The much-anticipated announcement comes in the wake of the format being abandoned by its creator, Japanese electronics giant Toshiba, as well as major Hollywood studios and US retail chains.
“As a result of recent decisions made by Toshiba, Hollywood studios, and retailers, Microsoft plans to withdraw from HD DVD,” the US technology titan said in a written statement released during the weekend.
“Xbox will no longer manufacture new HD DVD players for the Xbox 360, but we will continue to provide standard product and warranty support for all Xbox 360 HD DVD Players in the market.”
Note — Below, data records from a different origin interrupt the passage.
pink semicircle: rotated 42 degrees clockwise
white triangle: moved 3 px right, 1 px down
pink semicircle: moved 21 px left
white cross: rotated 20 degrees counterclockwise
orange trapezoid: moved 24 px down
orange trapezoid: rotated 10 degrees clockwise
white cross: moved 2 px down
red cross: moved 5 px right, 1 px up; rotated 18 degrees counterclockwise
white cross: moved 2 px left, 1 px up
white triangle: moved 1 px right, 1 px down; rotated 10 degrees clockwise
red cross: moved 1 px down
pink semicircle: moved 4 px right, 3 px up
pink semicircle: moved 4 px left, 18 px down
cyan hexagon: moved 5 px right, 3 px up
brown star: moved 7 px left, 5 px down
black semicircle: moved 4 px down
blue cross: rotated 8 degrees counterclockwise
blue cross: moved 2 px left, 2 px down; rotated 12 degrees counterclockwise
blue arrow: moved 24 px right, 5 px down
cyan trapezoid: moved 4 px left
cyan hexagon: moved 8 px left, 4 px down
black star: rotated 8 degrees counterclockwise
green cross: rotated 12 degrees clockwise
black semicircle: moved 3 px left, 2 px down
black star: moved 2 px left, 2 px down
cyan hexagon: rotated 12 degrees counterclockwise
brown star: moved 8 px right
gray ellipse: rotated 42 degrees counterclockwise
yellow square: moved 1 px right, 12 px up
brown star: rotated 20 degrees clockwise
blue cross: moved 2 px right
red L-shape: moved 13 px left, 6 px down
Toshiba last week conceded defeat to rival Sony in a long-running DVD format war.
Toshiba said it would stop selling its HD DVD machines by the end of March, clearing the way for the Blu-ray format developed by Sony and its partners to become the industry standard.
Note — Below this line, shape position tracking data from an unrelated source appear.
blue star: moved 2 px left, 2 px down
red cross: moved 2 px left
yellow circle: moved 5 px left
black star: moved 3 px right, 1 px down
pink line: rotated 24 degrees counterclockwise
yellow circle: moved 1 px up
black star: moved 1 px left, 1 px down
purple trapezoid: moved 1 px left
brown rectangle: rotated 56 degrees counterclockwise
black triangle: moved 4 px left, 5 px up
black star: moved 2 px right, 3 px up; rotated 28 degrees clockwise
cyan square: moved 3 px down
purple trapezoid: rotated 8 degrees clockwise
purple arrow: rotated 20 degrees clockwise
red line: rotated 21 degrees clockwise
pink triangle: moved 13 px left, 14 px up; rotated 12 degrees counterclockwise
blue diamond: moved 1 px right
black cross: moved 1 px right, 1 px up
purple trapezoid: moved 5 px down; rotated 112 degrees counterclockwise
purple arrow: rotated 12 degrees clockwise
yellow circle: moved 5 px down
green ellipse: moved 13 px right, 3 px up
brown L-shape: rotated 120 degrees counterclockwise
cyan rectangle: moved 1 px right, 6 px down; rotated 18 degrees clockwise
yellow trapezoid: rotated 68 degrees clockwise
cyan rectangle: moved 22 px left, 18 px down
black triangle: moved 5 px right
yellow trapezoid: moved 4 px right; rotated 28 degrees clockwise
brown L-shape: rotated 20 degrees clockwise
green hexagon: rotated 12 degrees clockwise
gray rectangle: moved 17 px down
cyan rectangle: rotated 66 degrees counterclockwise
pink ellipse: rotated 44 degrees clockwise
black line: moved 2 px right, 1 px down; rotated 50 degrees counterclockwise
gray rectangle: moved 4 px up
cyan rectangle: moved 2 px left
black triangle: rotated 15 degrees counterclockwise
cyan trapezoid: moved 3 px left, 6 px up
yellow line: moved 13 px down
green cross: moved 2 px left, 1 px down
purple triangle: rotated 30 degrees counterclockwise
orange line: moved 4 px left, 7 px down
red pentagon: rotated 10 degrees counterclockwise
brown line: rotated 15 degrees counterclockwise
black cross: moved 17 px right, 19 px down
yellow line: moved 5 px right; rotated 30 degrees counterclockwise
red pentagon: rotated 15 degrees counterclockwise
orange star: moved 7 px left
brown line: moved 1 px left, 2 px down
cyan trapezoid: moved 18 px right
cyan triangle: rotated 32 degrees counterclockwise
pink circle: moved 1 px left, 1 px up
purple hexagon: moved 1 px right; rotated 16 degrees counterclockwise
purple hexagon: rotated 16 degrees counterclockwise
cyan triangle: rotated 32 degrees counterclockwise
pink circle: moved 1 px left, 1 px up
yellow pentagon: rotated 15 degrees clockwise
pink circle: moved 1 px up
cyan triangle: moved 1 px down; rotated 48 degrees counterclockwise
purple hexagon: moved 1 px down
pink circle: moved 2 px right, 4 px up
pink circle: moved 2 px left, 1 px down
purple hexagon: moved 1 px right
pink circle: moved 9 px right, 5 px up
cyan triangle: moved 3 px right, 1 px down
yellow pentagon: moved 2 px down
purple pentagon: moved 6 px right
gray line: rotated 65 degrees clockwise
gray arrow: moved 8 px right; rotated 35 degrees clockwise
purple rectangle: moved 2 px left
The victory is sweet revenge for Sony, which learned its lessons well from a defeat in a similar format war that erupted in the late 1970s between the VHS and Betamax types of video cassettes.
Sony includes a Blu-ray player in its own video game console, the PlayStation 3.
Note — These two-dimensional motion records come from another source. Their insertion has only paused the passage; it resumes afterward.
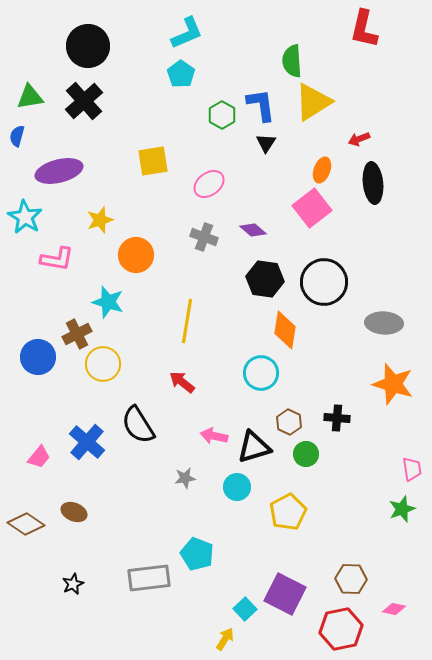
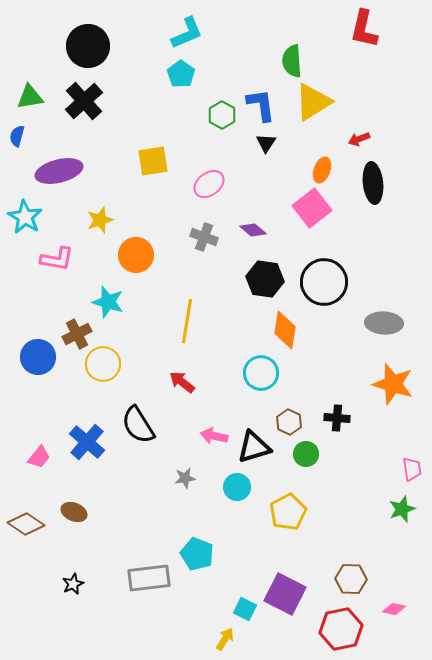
cyan square at (245, 609): rotated 20 degrees counterclockwise
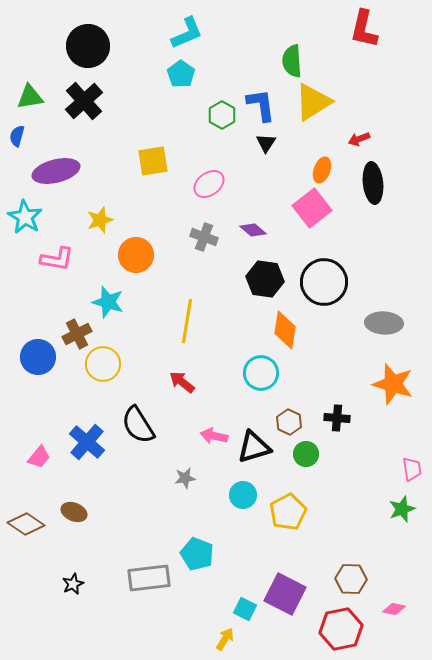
purple ellipse at (59, 171): moved 3 px left
cyan circle at (237, 487): moved 6 px right, 8 px down
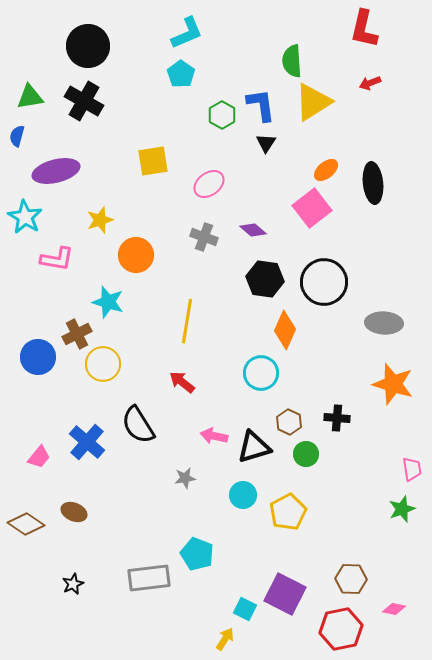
black cross at (84, 101): rotated 18 degrees counterclockwise
red arrow at (359, 139): moved 11 px right, 56 px up
orange ellipse at (322, 170): moved 4 px right; rotated 30 degrees clockwise
orange diamond at (285, 330): rotated 15 degrees clockwise
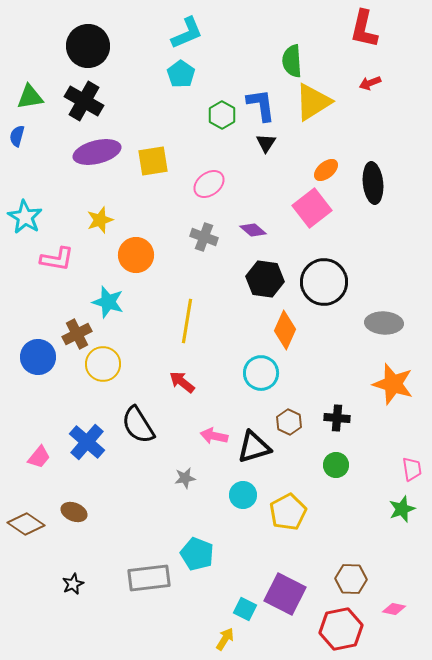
purple ellipse at (56, 171): moved 41 px right, 19 px up
green circle at (306, 454): moved 30 px right, 11 px down
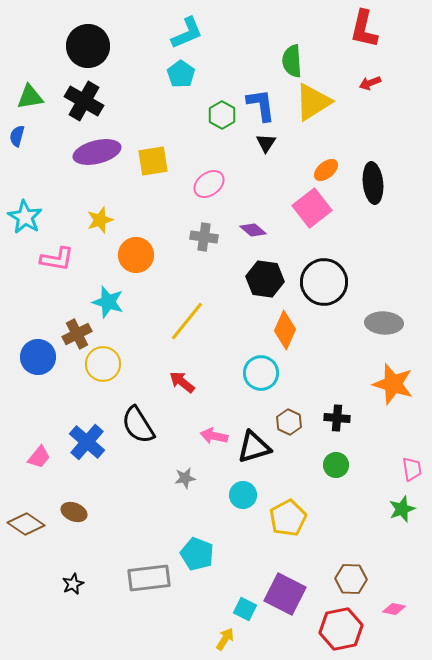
gray cross at (204, 237): rotated 12 degrees counterclockwise
yellow line at (187, 321): rotated 30 degrees clockwise
yellow pentagon at (288, 512): moved 6 px down
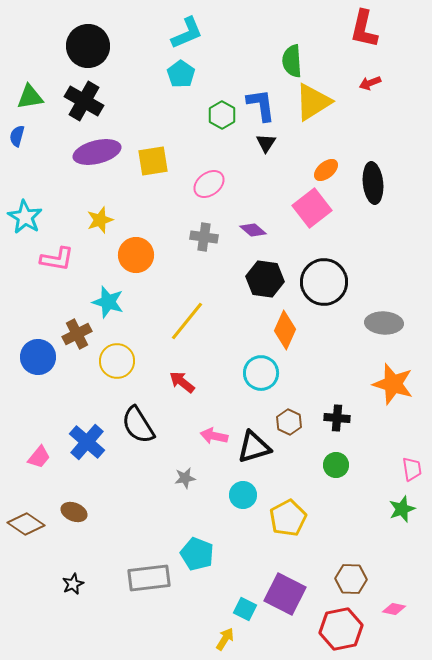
yellow circle at (103, 364): moved 14 px right, 3 px up
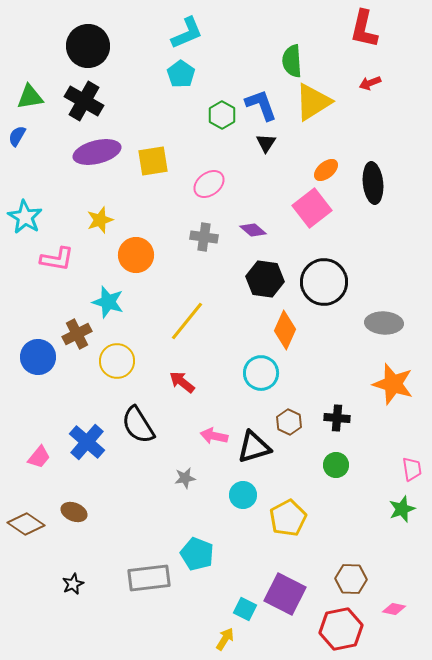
blue L-shape at (261, 105): rotated 12 degrees counterclockwise
blue semicircle at (17, 136): rotated 15 degrees clockwise
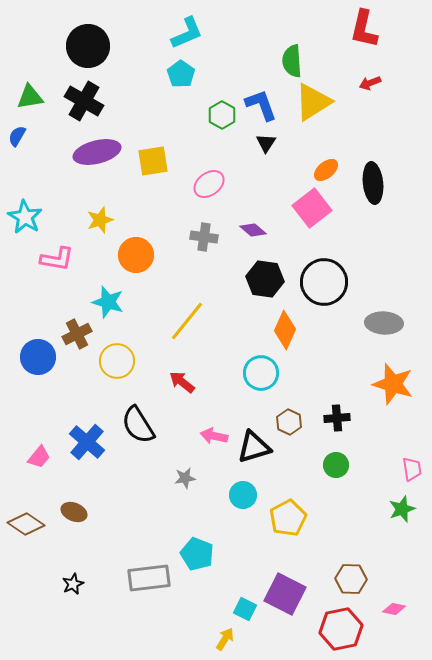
black cross at (337, 418): rotated 10 degrees counterclockwise
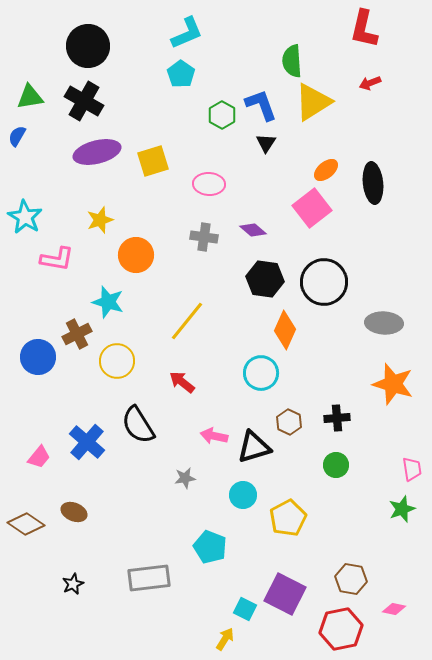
yellow square at (153, 161): rotated 8 degrees counterclockwise
pink ellipse at (209, 184): rotated 40 degrees clockwise
cyan pentagon at (197, 554): moved 13 px right, 7 px up
brown hexagon at (351, 579): rotated 8 degrees clockwise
Analysts say the end of the format war will reduce consumer confusion and should encourage the Hollywood studios to bring out more movies on Blu-ray.
Toshiba has sold 700,000 HD DVD players globally, while 300,000 more HD DVD drives have been sold for Microsoft’s next-generation Xbox 360 video game console. Many more have been put into laptop computers.
“We do not believe this decision will have any material impact on the Xbox 360 platform or our position in the marketplace,” Microsoft said of abandoning HD DVD drives.
Microsoft did not reveal whether it plans to shift to the Blu-ray format.
Blu-ray and HD DVD both offer cinematic-quality images and multimedia features, but the movie studios were eager to see the emergence of just one standard, while many consumers had been reluctant to buy a machine that might become nearly useless.
HD DVD’s fate was sealed by a series of heavy setbacks, with Hollywood powerhouse Warner Brothers and US retail colossus Wal-Mart both throwing their weight behind Blu-ray.